Sunday, May 30, 2021

Thoughts for the Day: Sunday 30 May 2021

 



As recent storms and quakes demonstrate, “civilization exists by geological consent, subject to change without notice.” (Will Durant, 1946).

That industrial civilization is being strangled by a slowly tightening noose of ecological scarcity has been apparent to anyone who cares to examine the evidence without prejudice. Sadly, this patent reality continues to be mostly denied in societies made up largely of the passively uninformed and the passionately misinformed.
The masses never revolt of their own accord, and they never revolt merely because they are oppressed. Indeed, so long as they are not permitted to have standards of comparison, they never even become aware that they are oppressed.

Our supply of ingenuity, I soon recognized, involves both the generation of good ideas and their implementation within society.

The aesthetic experience, as we look back at it from a point of view where we distinguish theoretical from practical activity, thus presents characteristics of both kinds. It is a knowing of oneself and of one’s world, these two knowns and knowings being not yet distinguished, so that the self is expressed in the world, the world consisting of language whose meaning is that emotional experience which constitutes the self, and the self consisting of emotions which are known only as expressed in the language which is the world.

The “soul” or Circuit VII is constant, because it is, as the Chinese say, void or no-form. It plays all the roles you play — oral dependent, emotional tyrant, cool rationalist, romantic seducer, neurosomatic healer, neurogenetic Evolutionary Visionary — but it is none of them. It is plastic. It is no-form, because it is all forms. It is the “creative Void” of the Taoists.

The difference between the Gnostics and the Hermeticists is that Hermetic man doesn't want to escape from the world, but to realize his full potential within it, in order to embrace his obligations, so that, as Hermes tells Asclepius, he can 'raise his sight to heaven while he takes care of the earth'.

In the Dark Places of Wisdom by Peter Kingsley

 

1999 publication

In this relatively short, easy-to-read book, Peter Kingsley sets forth findings from archeology and classical tests that paint a very different portrait of one of the founders of Western metaphysical thinking, Parmenides.
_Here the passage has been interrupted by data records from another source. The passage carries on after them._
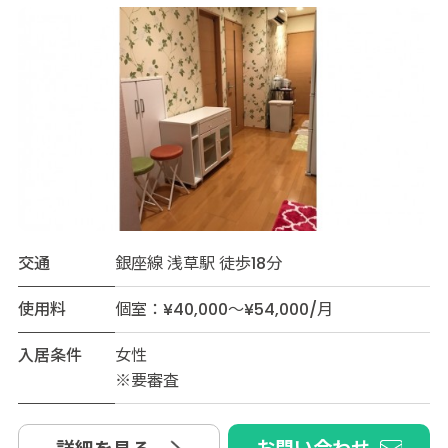
交通
銀座線 浅草駅 徒歩18分
使用料
個室：¥40,000～¥54,000/月
入居条件
女性
※要審査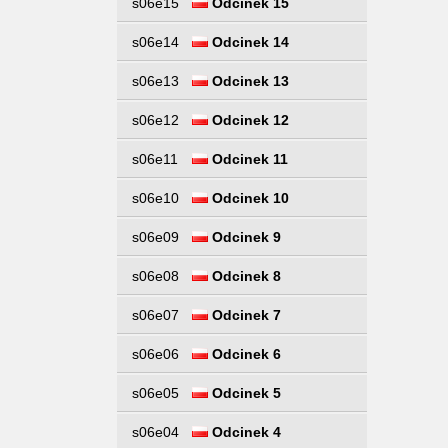
s06e15
Odcinek 15
s06e14
Odcinek 14
s06e13
Odcinek 13
s06e12
Odcinek 12
s06e11
Odcinek 11
s06e10
Odcinek 10
s06e09
Odcinek 9
s06e08
Odcinek 8
s06e07
Odcinek 7
s06e06
Odcinek 6
s06e05
Odcinek 5
s06e04
Odcinek 4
Kingsley's tale of discoveries and insights supports his contention that Parmenides and those around him were profoundly concerned with healing and a deeper form of knowledge than simply rational thought. "Dying before you die" is the title of one of the chapters, and it's a familiar refrain to me, having recently read Brian Muraresku's The Immortality Code, in which "dying before you die" was the dominant motif throughout his account of his search through ancient sources. (In fact, I'd taken a stab at Kingsley's book many years ago, but it didn't stick, but Muraresku's praise for Kingsley's work brought me back to it.) 

I'm not a classicist and I'm not in any way qualified to shift through the evidence that might counter Kingsley's contention that Parmenides was first and foremost a healer. I get the impression that such a contention is outside the mainstream of thinking in the classics, at least when Kingsley first promoted this thesis. But having read a bit in this area, including Pierre Hadot's Philosophy as a Way of Life and The Present Alone is Our Happiness, Thomas McEvilley's The Shape of Ancient Thought, and Muraresku's recent book, I'm not surprised that the roots of classical philosophy are found in mysticism, that is religious, spiritual, and healing practices that arise from deep within the cultural tradition. In short, I suspect that Kingsley is on the right track. 

I noted in perusing some other reviews, I find that some reviewers noted the very simple style in which this book is written. This is true, it is an easy read, especially given the subject matter. But while Kingsley writes simply, he thinks deeply. I found myself racing through the book while noting many gems of insight and argument as I went, so don't let the simplicity of the prose deceive you. Also, he doesn't use footnotes, but he has a section of references at the end of the book for each chapter for those who want to take a deeper look. It's especially useful if you read French, German, and Italian in addition to English and have access to an academic library! 

Kingsley has made a fascinating argument here, and I'm looking forward to reading his Reality, which appears to be a sequel of sorts (originally published in 2004 with a revised and updated version published in 2020). I also look forward to reading the "prequel," Ancient Philosophy, Mystery and Magic: Empedocles and Pythagorean Tradition  (1995), which may not prove such an easy read given that it's published by OUP.  

Kingsley is onto something here, and I look forward to continuing the journey with him.